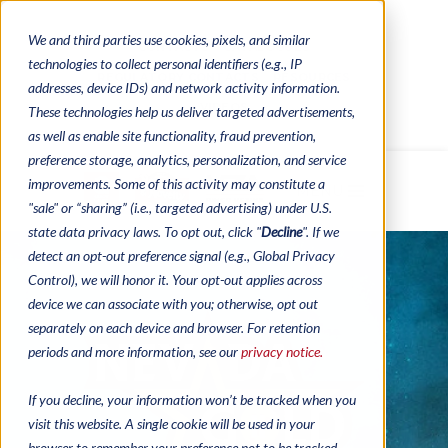
We and third parties use cookies, pixels, and similar
CONTACTS
CATALOGUES
technologies to collect personal identifiers (e.g., IP
REGULATORY CONTACTS
RESOURCES
addresses, device IDs) and network activity information.
VIDEOS
These technologies help us deliver targeted advertisements,
as well as enable site functionality, fraud prevention,
preference storage, analytics, personalization, and service
improvements. Some of this activity may constitute a
MENU
"sale" or “sharing” (i.e., targeted advertising) under U.S.
state data privacy laws. To opt out, click "
Decline
". If we
detect an opt-out preference signal (e.g., Global Privacy
Control), we will honor it. Your opt-out applies across
device we can associate with you; otherwise, opt out
separately on each device and browser. For retention
periods and more information, see our
privacy notice.
If you decline, your information won’t be tracked when you
visit this website. A single cookie will be used in your
browser to remember your preference not to be tracked.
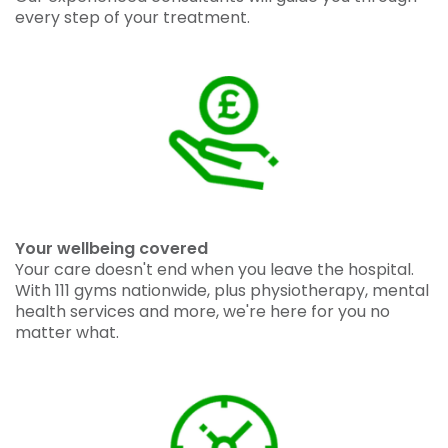
every step of your treatment.
Your wellbeing covered
Your care doesn't end when you leave the hospital.
With 111 gyms nationwide, plus physiotherapy, mental
health services and more, we're here for you no
matter what.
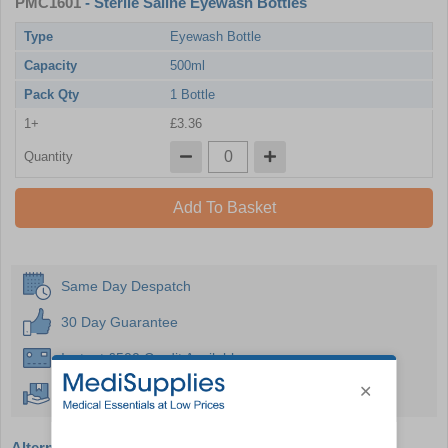
PMC1601
- Sterile Saline Eyewash Bottles
Type
Eyewash Bottle
Capacity
500ml
Pack Qty
1 Bottle
1+
£3.36
Quantity
Add To Basket
Same Day Despatch
30 Day Guarantee
Instant £500 Credit Available
Free Delivery Over £50
Alternative products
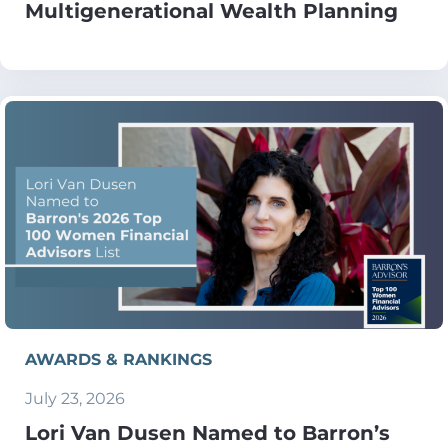
Multigenerational Wealth Planning
AWARDS & RANKINGS
July 23, 2026
Lori Van Dusen Named to Barron’s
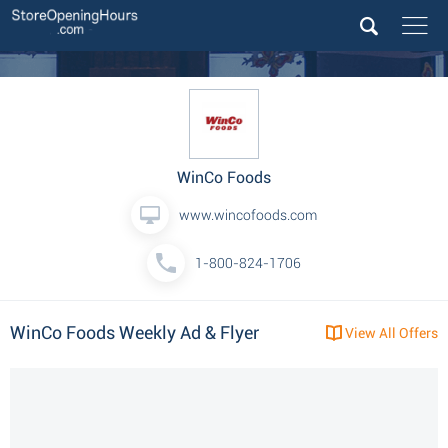
WinCo Foods
www.wincofoods.com
1-800-824-1706
WinCo Foods Weekly Ad & Flyer
View All Offers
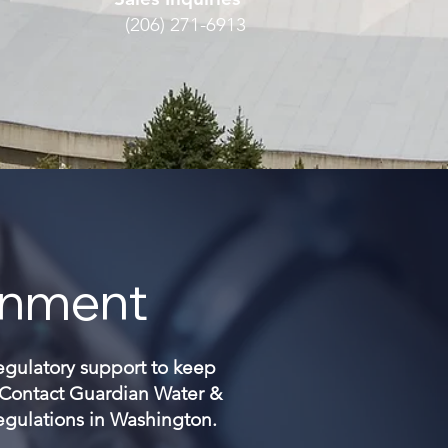
(206) 271-6913
onment
regulatory support to keep
. Contact Guardian Water &
regulations in Washington.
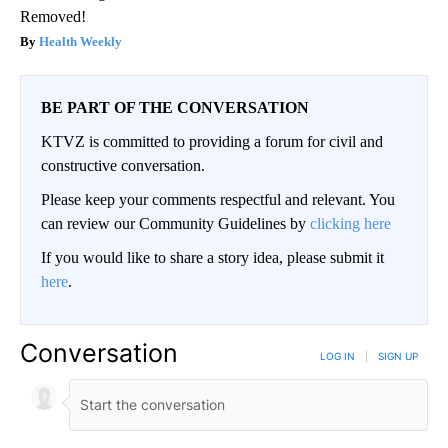
Removed!
Health Weekly
BE PART OF THE CONVERSATION
KTVZ is committed to providing a forum for civil and
constructive conversation.
Please keep your comments respectful and relevant. You
can review our Community Guidelines by
clicking here
If you would like to share a story idea, please submit it
here
.
Conversation
LOG IN
|
SIGN UP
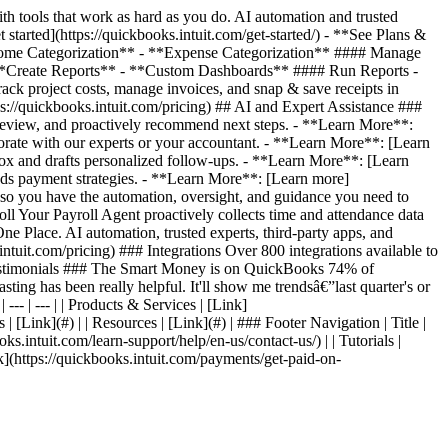
 tools that work as hard as you do. AI automation and trusted
started](https://quickbooks.intuit.com/get-started/) - **See Plans &
*Income Categorization** - **Expense Categorization** #### Manage
**Create Reports** - **Custom Dashboards** #### Run Reports -
 project costs, manage invoices, and snap & save receipts in
s://quickbooks.intuit.com/pricing) ## AI and Expert Assistance ###
review, and proactively recommend next steps. - **Learn More**:
orate with our experts or your accountant. - **Learn More**: [Learn
ox and drafts personalized follow-ups. - **Learn More**: [Learn
ds payment strategies. - **Learn More**: [Learn more]
, so you have the automation, oversight, and guidance you need to
l Your Payroll Agent proactively collects time and attendance data
e Place. AI automation, trusted experts, third-party apps, and
ntuit.com/pricing) ### Integrations Over 800 integrations available to
er Testimonials ### The Smart Money is on QuickBooks 74% of
ting has been really helpful. It'll show me trendsâ€”last quarter's or
--- | --- | | Products & Services | [Link]
 | [Link](#) | | Resources | [Link](#) | ### Footer Navigation | Title |
oks.intuit.com/learn-support/help/en-us/contact-us/) | | Tutorials |
Link](https://quickbooks.intuit.com/payments/get-paid-on-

——————————

Copy exactly. Start at the line containing "oks.intuit.com/learn-support/help/en-us/contact-us/) | |" and continue through the last line of the records.

### Answer
oks.intuit.com/learn-support/help/en-us/contact-us/) | | Tutorials |
Link](https://quickbooks.intuit.com/payments/get-paid-on-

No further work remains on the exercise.